Indonesian offshore patrol vessel

KRI Lukas Rumkorem (392) is the second ship of operated by the Indonesian Navy.

== Design ==

Unlike the class leader, Lukas Rumkorem initially was designed with a length of 60 m, however during the construction it was redesigned to a length of 98 m, the same as the class leader Raja Haji Fisabilillah.

== Service history ==
The ship's contract was awarded on 30 April 2020, with the contract worth Rp 1,085,090,000,000. Its construction began with first steel cutting on 26 August 2021 at the then PT Daya Radar Utama (later renamed to PT Noahtu Shipyard) shipyard in Bandar Lampung, Lampung.

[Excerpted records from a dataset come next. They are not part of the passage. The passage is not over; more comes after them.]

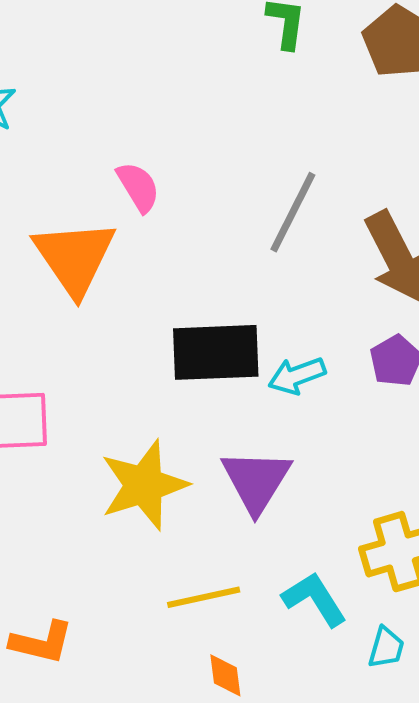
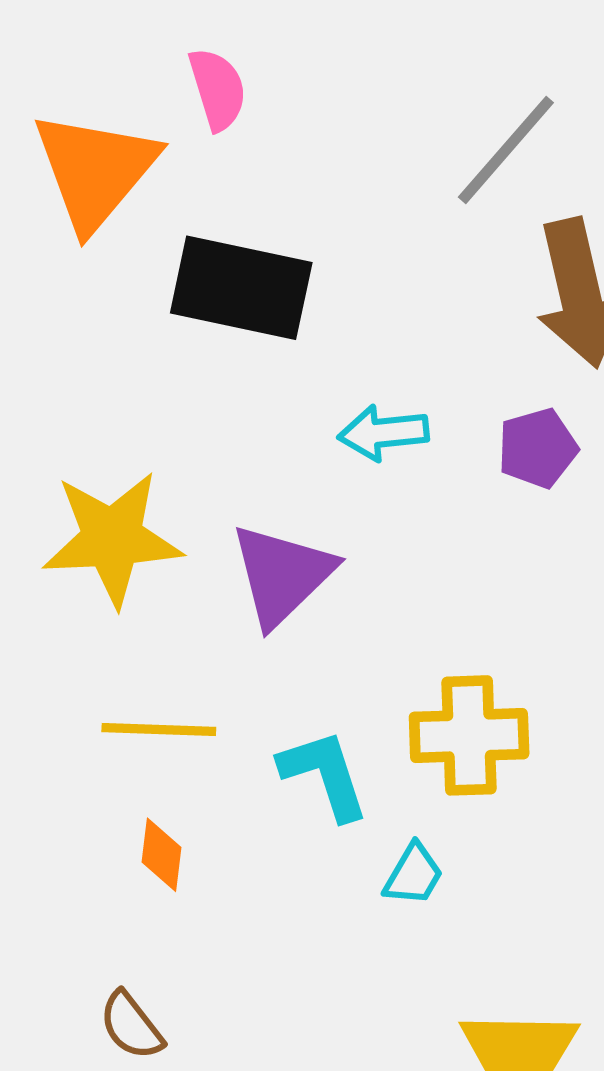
gray line: (293, 212) -> (506, 150), moved
black rectangle: (216, 352) -> (241, 288), moved

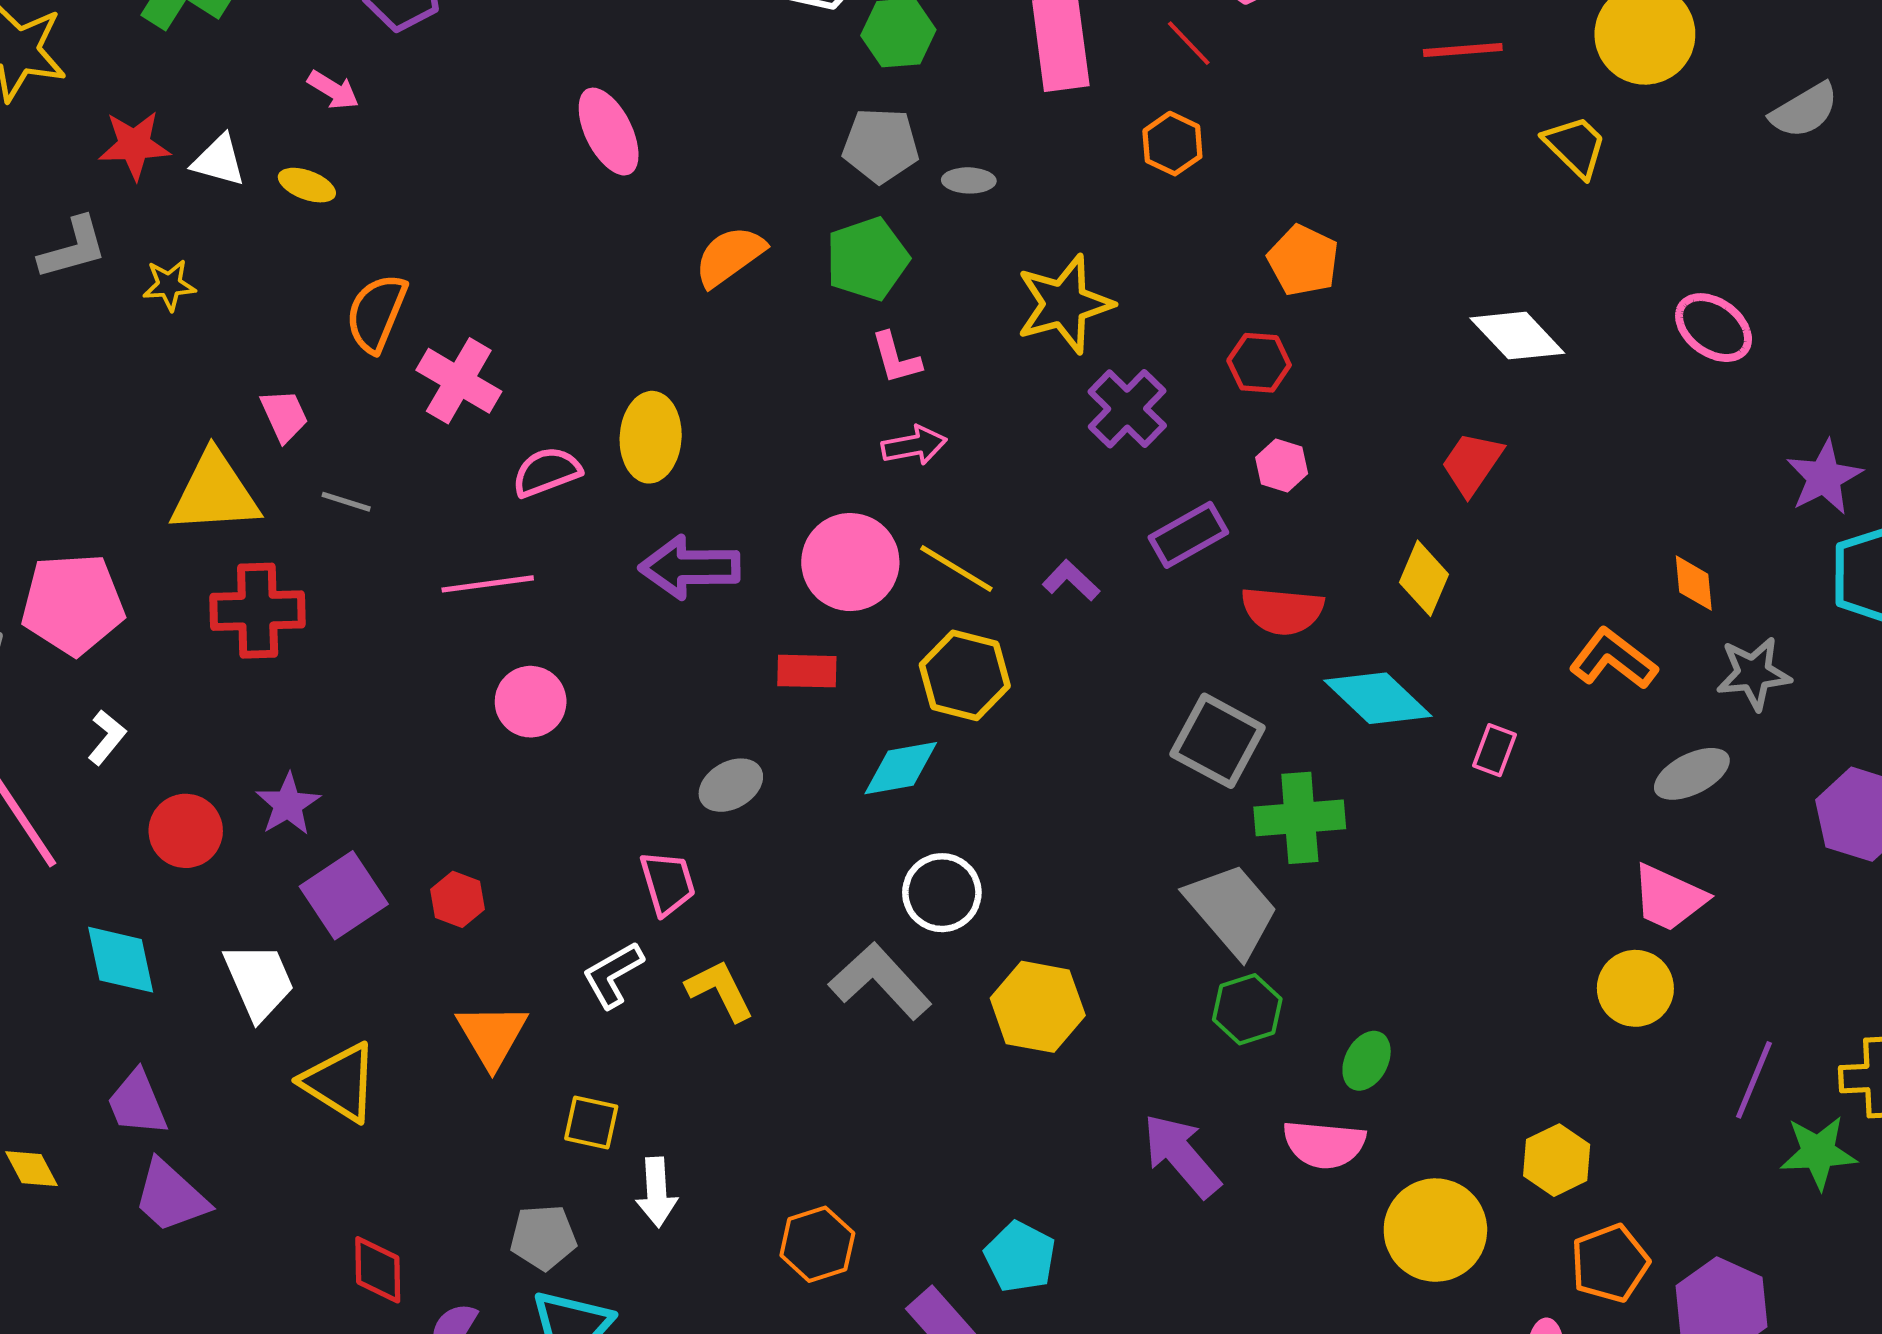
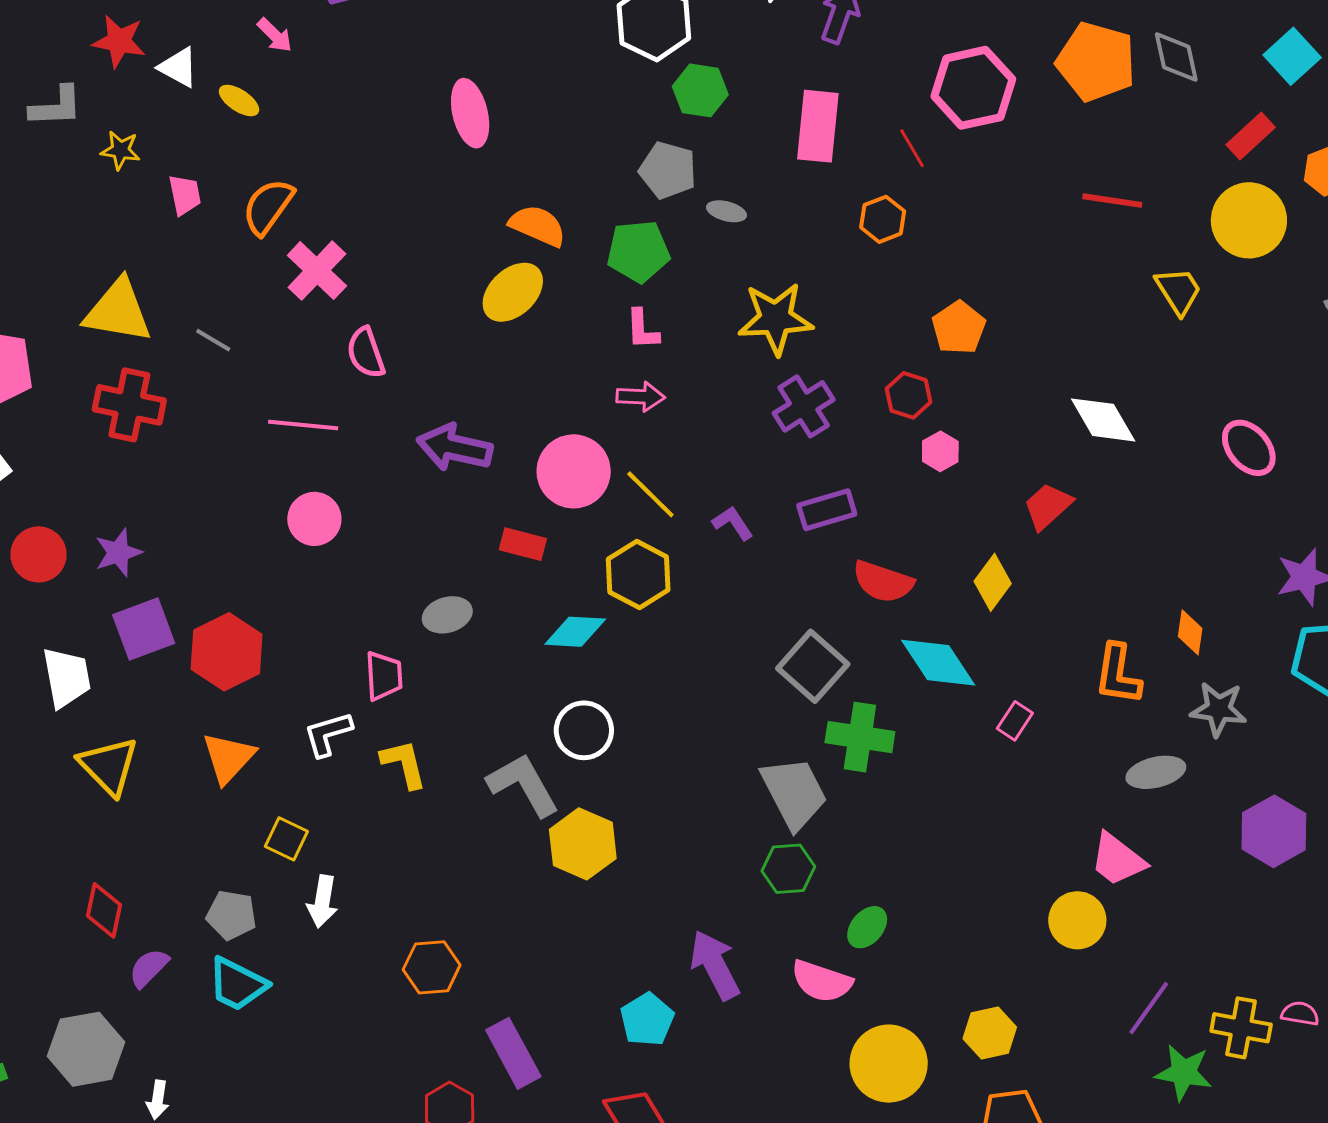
orange semicircle: (730, 256) -> (538, 226), turned 46
pink trapezoid: (284, 416) -> (185, 195), moved
yellow ellipse: (651, 437) -> (513, 292), moved, turned 30
pink hexagon: (1282, 465) -> (940, 451), moved
pink semicircle: (547, 472) -> (366, 353), turned -102
orange L-shape: (1613, 659) -> (1118, 674), turned -132
red hexagon: (458, 899) -> (227, 652), size x1.8
yellow hexagon: (1038, 1007) -> (583, 844), moved
cyan pentagon: (1020, 1257) -> (647, 1019), moved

The ship's keel was laid on 16 November 2022. The ship experienced delays during its construction, which drew some criticism. Although the ship was planned to be handed over in 2023, the construction progress was only at 35% by March 2023.

The patrol vessel was launched and officially given the name of Lukas Rumkorem on 20 September 2024.